◆ Extracted data
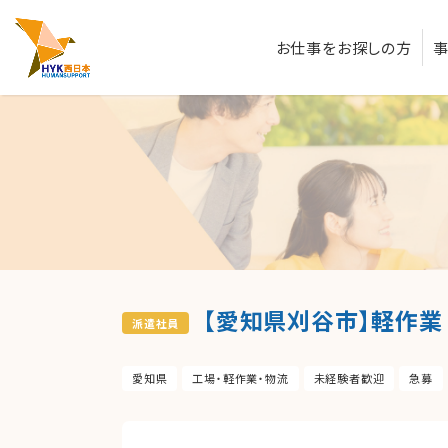
お仕事をお探しの方
【愛知県刈谷市】軽作業
派遣社員
愛知県
工場・軽作業・物流
未経験者歓迎
急募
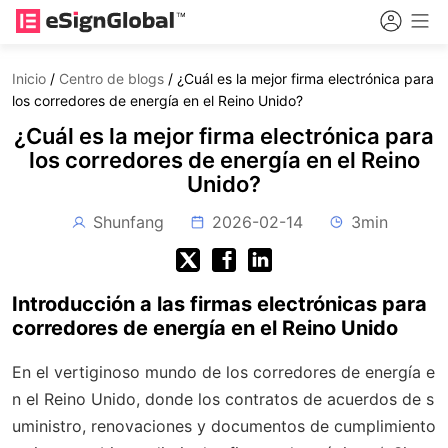
Inicio
/
Centro de blogs
/
¿Cuál es la mejor firma electrónica para
los corredores de energía en el Reino Unido?
¿Cuál es la mejor firma electrónica para
los corredores de energía en el Reino
Unido?
Shunfang
2026-02-14
3min
Introducción a las firmas electrónicas para
corredores de energía en el Reino Unido
En el vertiginoso mundo de los corredores de energía e
n el Reino Unido, donde los contratos de acuerdos de s
uministro, renovaciones y documentos de cumplimiento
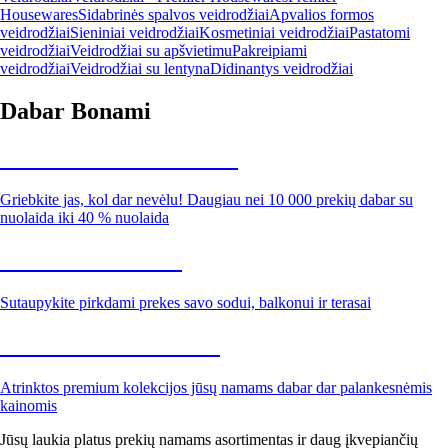
Housewares
Sidabrinės spalvos veidrodžiai
Apvalios formos
veidrodžiai
Sieniniai veidrodžiai
Kosmetiniai veidrodžiai
Pastatomi
veidrodžiai
Veidrodžiai su apšvietimu
Pakreipiami
veidrodžiai
Veidrodžiai su lentyna
Didinantys veidrodžiai
Dabar Bonami
Summer Sale iki -40 %
Griebkite jas, kol dar nevėlu! Daugiau nei 10 000 prekių dabar su
nuolaida iki 40 % nuolaida
Sodas su nuolaida
Sutaupykite pirkdami prekes savo sodui, balkonui ir terasai
Premium su nuolaida
Atrinktos premium kolekcijos jūsų namams dabar dar palankesnėmis
kainomis
Jūsų laukia platus prekių namams asortimentas ir daug įkvepiančių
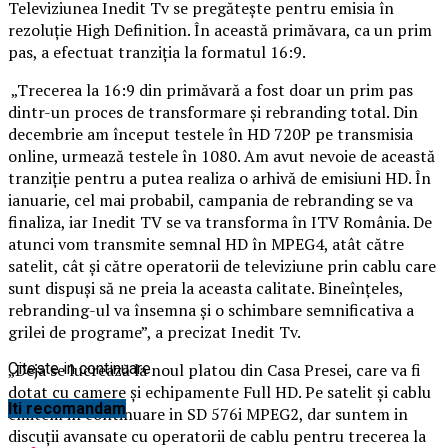
Televiziunea Inedit Tv se pregăteşte pentru emisia în
rezoluţie High Definition. În această primăvara, ca un prim
pas, a efectuat tranziţia la formatul 16:9.
„Trecerea la 16:9 din primăvară a fost doar un prim pas
dintr-un proces de transformare şi rebranding total. Din
decembrie am început testele în HD 720P pe transmisia
online, urmează testele în 1080. Am avut nevoie de această
tranziţie pentru a putea realiza o arhivă de emisiuni HD.
În
ianuarie, cel mai probabil, campania de rebranding se va
finaliza, iar Inedit TV se va transforma în ITV România. De
atunci vom transmite semnal HD în MPEG4, atât către
satelit, cât şi către operatorii de televiziune prin cablu care
sunt dispuşi să ne preia la aceasta calitate. Bineînţeles,
rebranding-ul va însemna şi o schimbare semnificativa a
grilei de programe”, a precizat Inedit Tv.
„Deja se lucrează la noul platou din Casa Presei, care va fi
Citeste in continuare
dotat cu camere şi echipamente Full HD. Pe satelit şi cablu
Iti recomandam
emitem in continuare in SD 576i MPEG2, dar suntem in
discuţii avansate cu operatorii de cablu pentru trecerea la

◆ Work request
Exactly as written, reproduce the lines from the beginning of the material through the line with "decembrie am început", and skip any picture.

◆ Result
お仕事をお探しの方
【愛知県刈谷市】軽作業
派遣社員
愛知県
工場・軽作業・物流
未経験者歓迎
急募
Inicio
/
Centro de blogs
/
¿Cuál es la mejor firma electrónica para
los corredores de energía en el Reino Unido?
¿Cuál es la mejor firma electrónica para
los corredores de energía en el Reino
Unido?
Shunfang
2026-02-14
3min
Introducción a las firmas electrónicas para
corredores de energía en el Reino Unido
En el vertiginoso mundo de los corredores de energía e
n el Reino Unido, donde los contratos de acuerdos de s
uministro, renovaciones y documentos de cumplimiento
Housewares
Sidabrinės spalvos veidrodžiai
Apvalios formos
veidrodžiai
Sieniniai veidrodžiai
Kosmetiniai veidrodžiai
Pastatomi
veidrodžiai
Veidrodžiai su apšvietimu
Pakreipiami
veidrodžiai
Veidrodžiai su lentyna
Didinantys veidrodžiai
Dabar Bonami
Summer Sale iki -40 %
Griebkite jas, kol dar nevėlu! Daugiau nei 10 000 prekių dabar su
nuolaida iki 40 % nuolaida
Sodas su nuolaida
Sutaupykite pirkdami prekes savo sodui, balkonui ir terasai
Premium su nuolaida
Atrinktos premium kolekcijos jūsų namams dabar dar palankesnėmis
kainomis
Jūsų laukia platus prekių namams asortimentas ir daug įkvepiančių
Televiziunea Inedit Tv se pregăteşte pentru emisia în
rezoluţie High Definition. În această primăvara, ca un prim
pas, a efectuat tranziţia la formatul 16:9.
„Trecerea la 16:9 din primăvară a fost doar un prim pas
dintr-un proces de transformare şi rebranding total. Din
decembrie am început testele în HD 720P pe transmisia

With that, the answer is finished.